C'est le coup de gueule d'une jeune fille qui a vu sa mère mourir dans ses bras. Ce dimanche 10 novembre, vers 23 heures, Stella est chez elle, dans l'est de la France. Au bout du fil, sa mère, une femme de 40 ans, vient d'être poignardée à plusieurs reprises par son mari avec qui elle est en instance de divorce. Et ce, malgré une main courante et une plainte.

"Il a de nouveau caché un couteau", lance la mère de Stella au téléphone. Elle explique ensuite avoir entendu des cris. "Je suis immédiatement partie, j'ai pris ma voiture, et j'ai mis trois minutes à arriver sur les lieux. Les gendarmes eux, s’énerve-t-elle, n’arriveront qu’une demi-heure plus tard.
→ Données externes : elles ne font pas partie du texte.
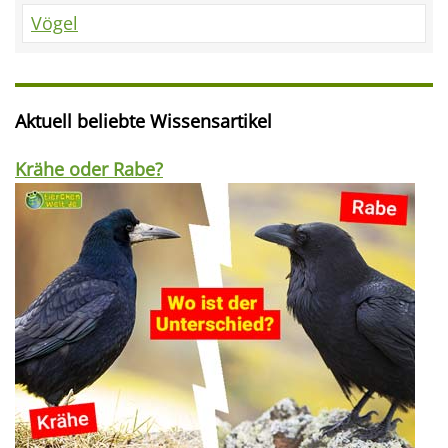
Vögel
Aktuell beliebte Wissensartikel
Krähe oder Rabe?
J’ai eu le temps, poursuit la jeune femme d’escalader le portail, de fracturer la porte pour essayer de rentrer et de voir ma mère se prendre le dernier coup de couteau dans la carotide. Elle s’est alors relevée, est venue vers moi. C’était fini."

Le récit est insoutenable, d’autant plus insoutenable que Stella raconte ensuite à France Bleu Alsace que sa mère avait déposé une main courante il y a deux mois, puis une plainte. "Personne, dit-elle, n’a voulu nous écouter. Personne n’a voulu nous aider, raconte la jeune fille. À part des 'portez plainte madame'. C’est bien beau de porter plainte, poursuit Stella, mais ça n’aide pas."

Des violences répétées

"On lui disait 'Madame, il faut que vous partiez', mais elle leur répondait : 'Je suis chez moi aussi, j’ai mon chien, j’aime ma vie ici, je ne peux pas partir'", explique encore la jeune femme. Alors, on la raccompagnait sur le canapé et on lui disait "Bonne nuit, Madame". "Le lendemain, conclut Stella, on n’est même pas sûr qu’elle se réveillerait. C’est ce qui est arrivé dimanche soir."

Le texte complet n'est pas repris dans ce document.